# Not sure what path to take



## mjs6643 (Oct 17, 2010)

I've had Persephone for a little over a month and she's getting settled in pretty well. If I leave the cage door open she'll perch on top of it to get a better view of what I'm doing and sometimes bow her head and let me nuzzle her but she hates fingers. She'll eat millet spray if I'm holding it but won't step onto my palm to get it. If she's out she won't step up willingly, but will do it if I push my finger against her stomach (like all birds) and will sometimes chill on me but she'll usually just yell at me to put her back. 

The store I bought him from said that the breeder handfed her but she was in the aviary for a long enough period of time that she lost some of that training. I'm just not sure which path to take in training her because she's all over the place in terms of what she's comfortable with.


----------



## lperry82 (Aug 2, 2010)

I took lucky in hallway for half an hour and sat on the floor with her, she was calling for budgies and i told her what are they going to do as they are more scared of you. I kept doing that every day but they say do it in morning where they are more alert, yea right, best to do it is before they go to bed as they cant be bothered to do anything which is how i feel so close to lucky, so if i need a cuddle i wait till after 5pm.
Budgies on the other hand if i go any near them they try and run a marathon lol or scream murder its aaaaagggggg aaaaggggggg so iv started to reply back aaaaaaaaggggggggggg and they look at each other and shut up, but i think night time i get better response from them


----------



## tielfan (Aug 31, 2008)

> bow her head and let me nuzzle her but she hates fingers.


I've had birds like that and I used a sneaky technique on them. During the nuzzling I'd sneak a finger in on them when they weren't looking. They'd get mad when they finally noticed the finger, but eventually they realized that finger scritches were nice too.

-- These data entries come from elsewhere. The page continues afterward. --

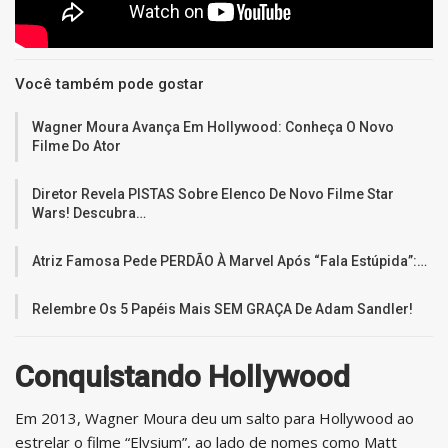
Você também pode gostar
Wagner Moura Avança Em Hollywood: Conheça O Novo
Filme Do Ator
Diretor Revela PISTAS Sobre Elenco De Novo Filme Star
Wars! Descubra…
Atriz Famosa Pede PERDÃO À Marvel Após “Fala Estúpida”:…
Relembre Os 5 Papéis Mais SEM GRAÇA De Adam Sandler!
Conquistando Hollywood
Em 2013, Wagner Moura deu um salto para Hollywood ao
estrelar o filme “Elysium”, ao lado de nomes como Matt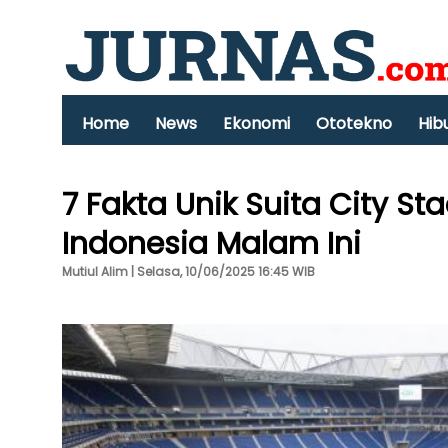
Home
News
Ekonomi
Ototekno
Hib
7 Fakta Unik Suita City S
Indonesia Malam Ini
Mutiul Alim | Selasa, 10/06/2025 16:45 WIB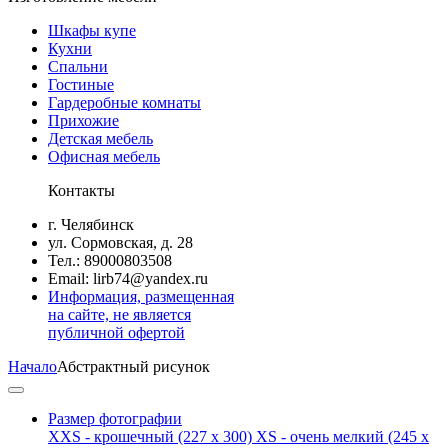
Шкафы купе
Кухни
Спальни
Гостиные
Гардеробные комнаты
Прихожие
Детская мебель
Офисная мебель
Контакты
г. Челябинск
ул. Сормовская, д. 28
Тел.: 89000803508
Email: lirb74@yandex.ru
Информация, размещенная
на сайте, не является
публичной офертой
Начало
Абстрактный рисунок
Размер фотографии
XXS - крошечный
(227 x 300)
XS - очень мелкий
(245 x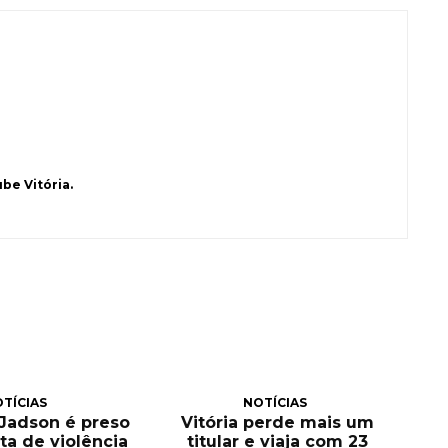
be Vitória.
TÍCIAS
NOTÍCIAS
, Jadson é preso
Vitória perde mais um
ta de violência
titular e viaja com 23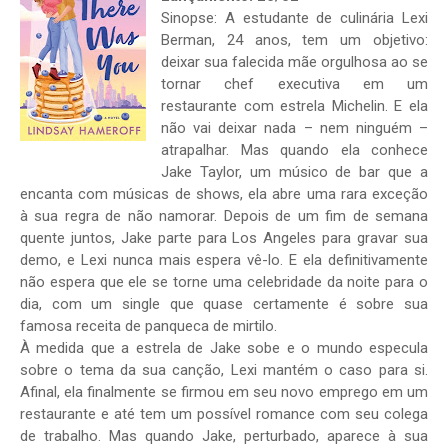
Sinopse: A estudante de culinária Lexi
Berman, 24 anos, tem um objetivo:
deixar sua falecida mãe orgulhosa ao se
tornar chef executiva em um
restaurante com estrela Michelin. E ela
não vai deixar nada – nem ninguém –
atrapalhar. Mas quando ela conhece
Jake Taylor, um músico de bar que a
encanta com músicas de shows, ela abre uma rara exceção
à sua regra de não namorar. Depois de um fim de semana
quente juntos, Jake parte para Los Angeles para gravar sua
demo, e Lexi nunca mais espera vê-lo. E ela definitivamente
não espera que ele se torne uma celebridade da noite para o
dia, com um single que quase certamente é sobre sua
famosa receita de panqueca de mirtilo.
À medida que a estrela de Jake sobe e o mundo especula
sobre o tema da sua canção, Lexi mantém o caso para si.
Afinal, ela finalmente se firmou em seu novo emprego em um
restaurante e até tem um possível romance com seu colega
de trabalho. Mas quando Jake, perturbado, aparece à sua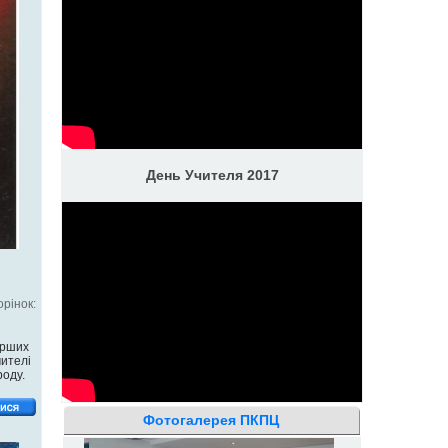
День Учителя 2017
рінок:
ерших
чителі
роду.
Фотогалерея ПКПЦ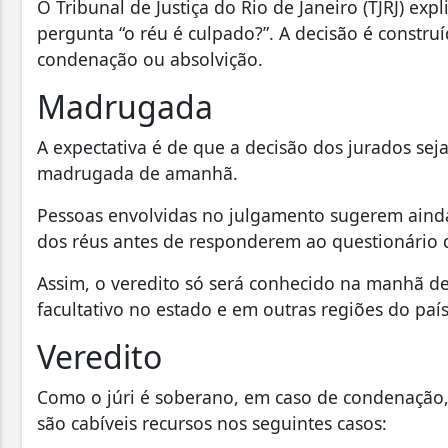
O Tribunal de Justiça do Rio de Janeiro (TJRJ) exp
pergunta “o réu é culpado?”. A decisão é constru
condenação ou absolvição.
Madrugada
A expectativa é de que a decisão dos jurados sej
madrugada de amanhã.
Pessoas envolvidas no julgamento sugerem ainda 
dos réus antes de responderem ao questionário qu
Assim, o veredito só será conhecido na manhã de 
facultativo no estado e em outras regiões do paí
Veredito
Como o júri é soberano, em caso de condenação, 
são cabíveis recursos nos seguintes casos: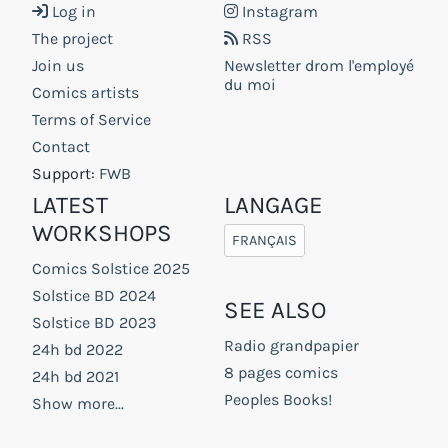
Log in
Instagram
The project
RSS
Join us
Newsletter drom l'employé
du moi
Comics artists
Terms of Service
Contact
Support:
FWB
LATEST
LANGAGE
WORKSHOPS
FRANÇAIS
Comics Solstice 2025
Solstice BD 2024
SEE ALSO
Solstice BD 2023
Radio grandpapier
24h bd 2022
8 pages comics
24h bd 2021
Peoples Books!
Show more...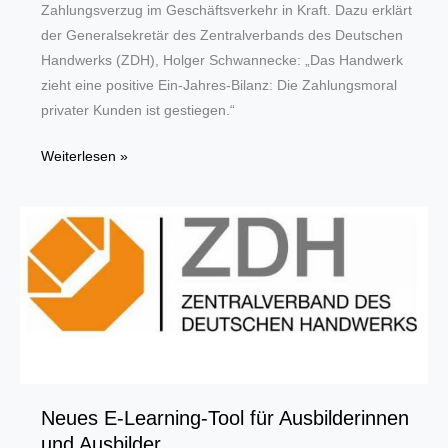
Zahlungsverzug im Geschäftsverkehr in Kraft. Dazu erklärt
der Generalsekretär des Zentralverbands des Deutschen
Handwerks (ZDH), Holger Schwannecke: „Das Handwerk
zieht eine positive Ein-Jahres-Bilanz: Die Zahlungsmoral
privater Kunden ist gestiegen.“
Neues
Weiterlesen »
Gesetz
gegen
Zahlungsverzug
wirkt
Neues E-Learning-Tool für Ausbilderinnen
und Ausbilder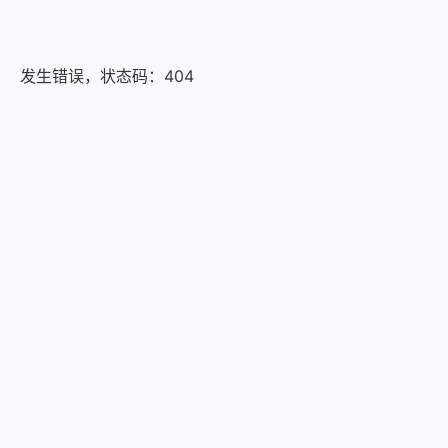
发生错误，状态码：
404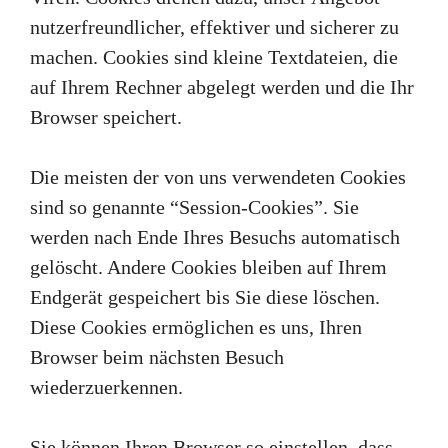
nutzerfreundlicher, effektiver und sicherer zu
machen. Cookies sind kleine Textdateien, die
auf Ihrem Rechner abgelegt werden und die Ihr
Browser speichert.
Die meisten der von uns verwendeten Cookies
sind so genannte “Session-Cookies”. Sie
werden nach Ende Ihres Besuchs automatisch
gelöscht. Andere Cookies bleiben auf Ihrem
Endgerät gespeichert bis Sie diese löschen.
Diese Cookies ermöglichen es uns, Ihren
Browser beim nächsten Besuch
wiederzuerkennen.
Sie können Ihren Browser so einstellen, dass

Keep working on getting her to trust your hands when they're right there in plain sight. She is making progress but may have had some bad experiences with hands in the past, so it might take longer to overcome this.


----------



## mjs6643 (Oct 17, 2010)

It's funny you should mention that. One of my friends forgets that pets are not toys and basically grabbed her the first week I had her.


----------



## Cockatiel love (Aug 15, 2010)

tielfan said:


> I've had birds like that and I used a sneaky technique on them. During the nuzzling I'd sneak a finger in on them when they weren't looking. They'd get mad when they finally noticed the finger, but eventually they realized that finger scritches were nice too.
> 
> Keep working on getting her to trust your hands when they're right there in plain sight. She is making progress but may have had some bad experiences with hands in the past, so it might take longer to overcome this.


I agree


----------